In pursuit of happiness

When recommended to me a couple of weeks ago, I had never heard of Tony Hseih. However, while I had hardly heard of Zappos, I had on many more accounts heard of and read about some company who offered new employees the choice to quit with a $2k bonus anytime during their 4 week introduction period. I had heard of some online retail store with an incredible customer service that did much more than was asked for. Tony turns out to be the man behind this all, and he tells his personal story in a real, open, down to earth and humorous way.

ding dong

His story starts how he as a young boy wants to become rich by growing a worm farm, and takes you through his youth, college, founding LinkExchange and selling it off, and his almost religious experience at a rave. Eventually a turn of events leads him to take all of his experiences, acquired wealth, and efforts to bet it all on growing a small online shoe store in the way he thought it should be done. That is, growing it such that not only revenues or profitability would grow as fast as possible, but grow the shoe store such that everyone connected to the business in one way or another – employees, vendors, customers, investors, partners, local communities – could grow and prosper – prosper in the broadest sense of the word – with this company known as Zappos.

In 2016 this mindset has not become the standard of business just yet, but in 1999 this was a truly revolutionary way of thinking. In fact, I think many of the companies that are very pleasant to deal with these days (from my own experience I can think of Groupon (NL) with their tongue-in-cheek product descriptions and Coolblue.com (NL) with their amazingly fast deliveries, the game it offers you to play as soon as you have placed your order (to kill the time until your package arrives…), or just the very human way KLM customer service talks with you for instance) have borrowed their ‘fun’ in doing business strategy from this pioneering company.

While the second part of the book is dedicated to explaining what exactly the core values of Zappos are and mean, and stresses how they should not become a ‘meaningless plaque on the wall of the corporate lobby’, Tony’s own personal story is what truly appeals to me. He signs off with an attempt to quantify happiness, with thoughts along the line of understanding the principle components, you will become better at pursuing. Most convincing there I found the three types of happiness found in time-happiness space, where pleasure, passion, and higher purpose together form a positive slope.

oh brother, where arth thou

Allow me to explain: first, with the lowest amount of gained happiness for the shortest amount of time comes pleasure: the thing we are all after when seeking thrills doing sports, going out, going travelling, etc. This can be seen as seeking the next high. Then, what leading to more happiness that lasts longer is something felt when totally engaged and in a ‘flow’ doing something, like anything from matters at work or during hobbies can give you. Finally, the largest chunk of happiness to be gained, which could be enough to last a lifetime, is the happiness – or satisfaction perhaps – felt when serving a purpose that extends beyond yourself: this, as I see it, is your raison d’être: it can be anything from having kids and building a happy family to building that company you believe in, pursuing scientific discoveries, helping people in your job, or doing charity work.
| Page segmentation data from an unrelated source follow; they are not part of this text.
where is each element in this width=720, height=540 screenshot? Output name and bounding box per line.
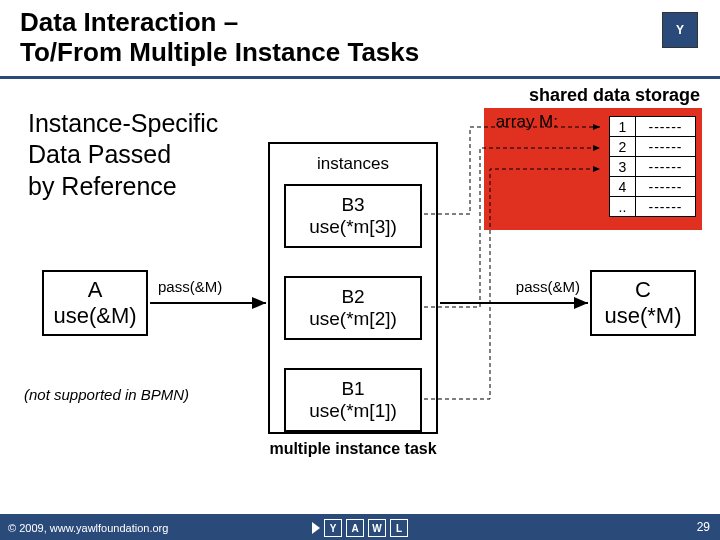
- play-icon: [312, 522, 320, 534]
- title-line2: To/From Multiple Instance Tasks: [20, 37, 419, 67]
- instance-b1: B1 use(*m[1]): [284, 368, 422, 432]
- table-row: ..------: [610, 197, 696, 217]
- pass-right-label: pass(&M): [516, 278, 580, 295]
- instance-b3: B3 use(*m[3]): [284, 184, 422, 248]
- multiple-instance-container: instances B3 use(*m[3]) B2 use(*m[2]) B1…: [268, 142, 438, 434]
- shared-storage-label: shared data storage: [529, 85, 700, 106]
- bpmn-note: (not supported in BPMN): [24, 386, 189, 403]
- table-row: 2------: [610, 137, 696, 157]
- slide-title: Data Interaction – To/From Multiple Inst…: [20, 8, 520, 68]
- instance-b2: B2 use(*m[2]): [284, 276, 422, 340]
- copyright: © 2009, www.yawlfoundation.org: [8, 522, 168, 534]
- table-row: 4------: [610, 177, 696, 197]
- table-row: 1------: [610, 117, 696, 137]
- yawl-logo-icon: Y: [662, 12, 698, 48]
- array-label: array M:: [496, 112, 558, 132]
- task-c: C use(*M): [590, 270, 696, 336]
- instances-label: instances: [270, 154, 436, 174]
- footer-logo-icon: Y A W L: [312, 519, 408, 537]
- title-line1: Data Interaction –: [20, 7, 238, 37]
- table-row: 3------: [610, 157, 696, 177]
- array-table: 1------ 2------ 3------ 4------ ..------: [609, 116, 696, 217]
- mi-caption: multiple instance task: [250, 440, 456, 458]
- title-underline: [0, 76, 720, 79]
- pass-left-label: pass(&M): [158, 278, 222, 295]
- subtitle: Instance-Specific Data Passed by Referen…: [28, 108, 218, 202]
- page-number: 29: [697, 520, 710, 534]
- task-a: A use(&M): [42, 270, 148, 336]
Personally, I read this at a moment when my raison d’être had ceased to be: my contribution to humanity’s scientific endeavours – though humble of course, yet personally fulfilling in a lasting way – had come to a pause as I had defended my dissertation months earlier. Upon reading this particular view on happiness, I caught myself at being unnerved by the sudden (apparent) disappearance of a life goal: I caught myself at pursuing the other, less sustainable types of happiness instead: mostly the thrill-seeking kind. The graph made me realise what we all already know one way or another: that while being in search of the next rush in sports, the next party, big dinner with family or friends is for most a necessary addition to a happy life, one should see this as it is: an addition. For if this is the only happiness one seeks, thorough unhappiness is never far away.

All this, and much more eloquent descriptions concerning this topic can be found on deliveringhappiness.com, go see for yourself.